Douglas was intrigued by the Unabomber’s hastily withdrawn threat to blow up a Los Angeles airliner in June. He noted it came at the beginning of his three-month deadline to publish the manifesto.
“Why do you give somebody that long a deadline? Why not a week?” Douglas asked.
He suggested the threat’s withdrawal and the long deadline were related.
“It’s June — maybe he’s off from school, he’s traveling, he won’t be available for the summer,” Douglas said. “And since he’s traveling, maybe flying, he realizes he doesn’t want a hardening of security at the airports.”
The manifesto reaffirmed for Douglas his picture of the Unabomber as now in his late 30s or 40s, meticulous — he spray-painted the inside of some of his bombs -underachieving, intelligent and relatively anti-social.
Based on the habits of other multiple killers he has studied, Douglas also thinks the Unabomber probably drives an older car and keeps it in very good condition.
He has trouble establishing romantic relationships, but there could still be a woman in his life.
“But it’s a convenience-type of thing,” Douglas said. “They may share resources. But if this woman is at his house, she knows there’s a spot that’s off limits — basement, cellar, a private room.”
In that room, Douglas said, besides his work bench and bomb parts, the Unabomber probably keeps a scrapbook or diary of his deeds.
Douglas agreed with the FBI’s recent focus on Chicago, where the Unabomber probably lived or went to school when the bombings began. He’s more likely to have made mistakes early on, before he refined his methods.
“He also would be obsessed with the investigation,” Douglas said. “While other people would want to talk about the Cubs, he would want to talk about the bombings, how badly law enforcement was handling them, maybe how ‘it served so-and-so right”‘ to be bombed.
The Unabomber would also praise the intelligence of the person who made the bombs, Douglas said.

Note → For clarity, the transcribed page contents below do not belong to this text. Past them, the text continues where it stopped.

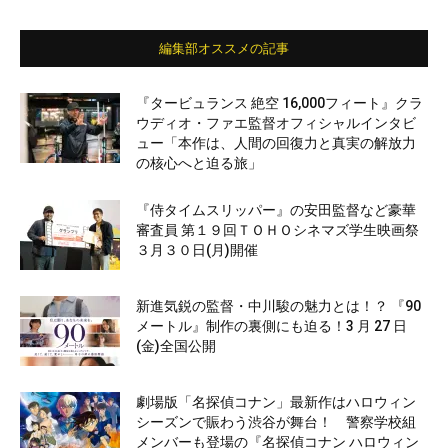
編集部オススメの記事
『タービュランス 絶空 16,000フィート』クラ
ウディオ・ファエ監督オフィシャルインタビ
ュー「本作は、人間の回復力と真実の解放力
の核心へと迫る旅」
『侍タイムスリッパー』の安田監督など豪華
審査員 第１９回ＴＯＨＯシネマズ学生映画祭
３月３０日(月)開催
新進気鋭の監督・中川駿の魅力とは！？ 『90
メートル』制作の裏側にも迫る！3 月 27 日
(金)全国公開
劇場版「名探偵コナン」最新作はハロウィン
シーズンで賑わう渋谷が舞台！ 警察学校組
メンバーも登場の『名探偵コナン ハロウィン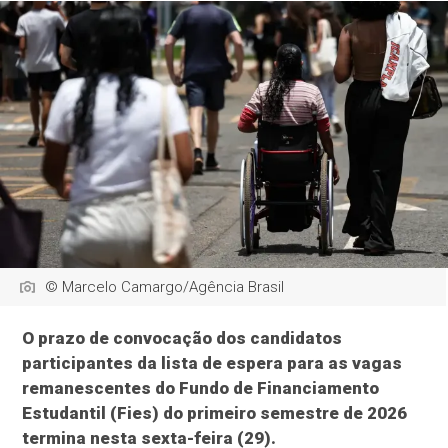
© Marcelo Camargo/Agência Brasil
O prazo de convocação dos candidatos
participantes da lista de espera para as vagas
remanescentes do Fundo de Financiamento
Estudantil (Fies) do primeiro semestre de 2026
termina nesta sexta-feira (29).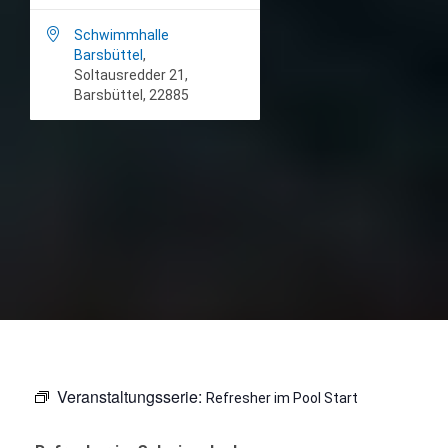

Schwimmhalle
Barsbüttel
,
Soltausredder 21,
Barsbüttel, 22885
Veranstaltungsserie:
Refresher im Pool Start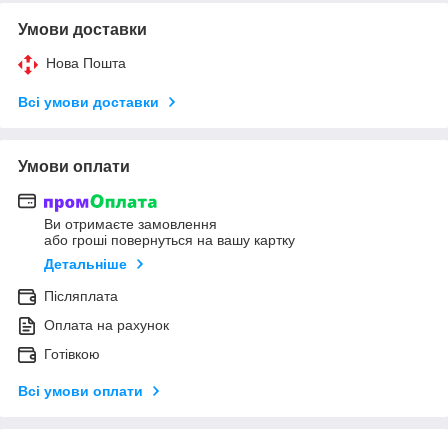
Умови доставки
Нова Пошта
Всі умови доставки
Умови оплати
Ви отримаєте замовлення
або гроші повернуться на вашу картку
Детальніше
Післяплата
Оплата на рахунок
Готівкою
Всі умови оплати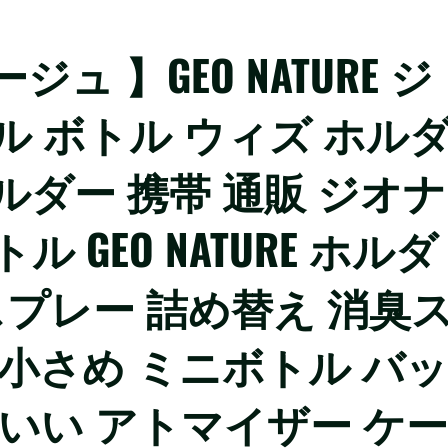
.ベージュ 】GEO NATURE ジ
ル ボトル ウィズ ホル
ルダー 携帯 通販 ジオナ
GEO NATURE ホルダ
スプレー 詰め替え 消臭
 小さめ ミニボトル バッ
わいい アトマイザー ケー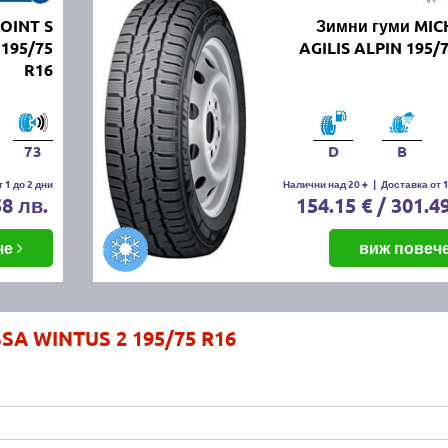
OINT S
Зимни гуми MIC
195/75
AGILIS ALPIN 195/
R16
73
D
B
 1 до 2 дни
Налични над 20 +
|
Доставка от 1
58 лв.
154.15 € / 301.4
че
виж повеч
SA WINTUS 2 195/75 R16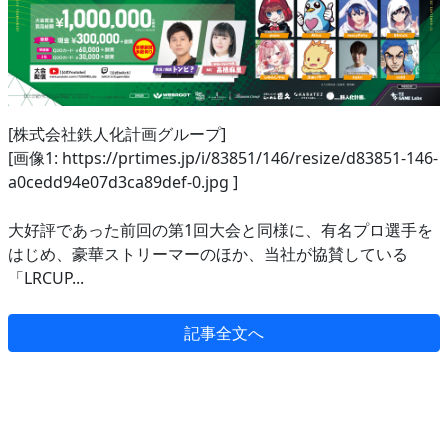
[株式会社鉄人化計画グループ]
[画像1: https://prtimes.jp/i/83851/146/resize/d83851-146-
a0cedd94e07d3ca89def-0.jpg ]
大好評であった前回の第1回大会と同様に、有名プロ選手を
はじめ、豪華ストリーマーのほか、当社が協賛している
「LRCUP...
記事全文へ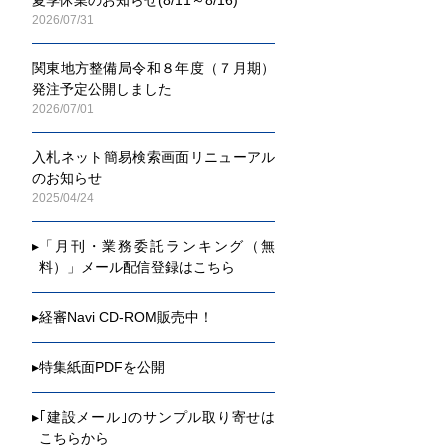
2026/07/31
関東地方整備局令和８年度（７月期）
発注予定公開しました
2026/07/01
入札ネット簡易検索画面リニューアル
のお知らせ
2025/04/24
▸
「月刊・業務委託ランキング（無
料）」メール配信登録はこちら
▸
経審Navi CD-ROM販売中！
▸
特集紙面PDFを公開
▸
｢建設メール｣のサンプル取り寄せは
こちらから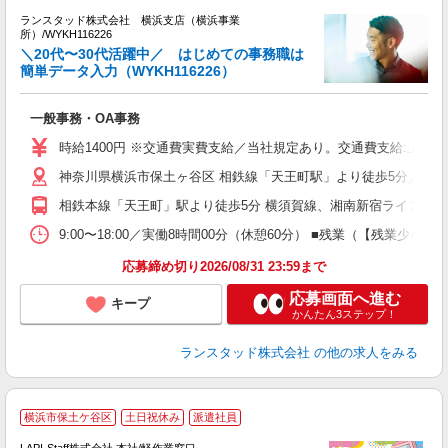
P
ランスタッド株式会社 横浜支店（横浜事業
所）/WYKH116226
＼20代〜30代活躍中／ はじめての事務職は
簡単データ入力（WYKH116226）
と
一般事務・OA事務
未
時給1400円 ※交通費実費支給／当社規定あり。交通費支給:上限4
神奈川県横浜市保土ヶ谷区 相鉄線「天王町駅」より徒歩5分／JR
相鉄本線「天王町」駅より徒歩5分 横須賀線、湘南新宿ライン「保
9:00〜18:00／実働8時間00分（休憩60分） ■残業（【残業
応募締め切り2026/08/31 23:59まで
応募画面へ進む
キープ
かんたん3ステップ！
ランスタッド株式会社
の他の求人をみる
横浜市保土ケ谷区
土日祝休み
派遣社員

“Mindhunter: Inside the FBI’s Elite Serial Crime Unit,” published by Scribner, goes on sale Oct. 31. In it Douglas recounts how he parlayed his psychology degree into a job as the agency’s serial crimes expert. He was the model for Agent Jack Crawford in “Silence of the Lambs.”
In real life, he correctly profiled the Trailside Killer near San Francisco, right down to the murderer’s stutter. He predicted the Atlanta child murderer would be black, not a white racist as many feared, and correctly said the killer was tied to only 12 of the slayings.
To reach his insights, Douglas interviewed such killers as Charles Manson, Chicago nurse killer Richard Speck and David “Son of Sam” Berkowitz.
The caseload, the cruelty and the pressure almost killed Douglas during the still-unsolved Green River killings in Washington. In 1983, agents found him in his hotel room in a coma, partially paralyzed and almost dead of viral encephalitis. Doctors blamed the illness on stress, and it took six months before he was well enough to return to work.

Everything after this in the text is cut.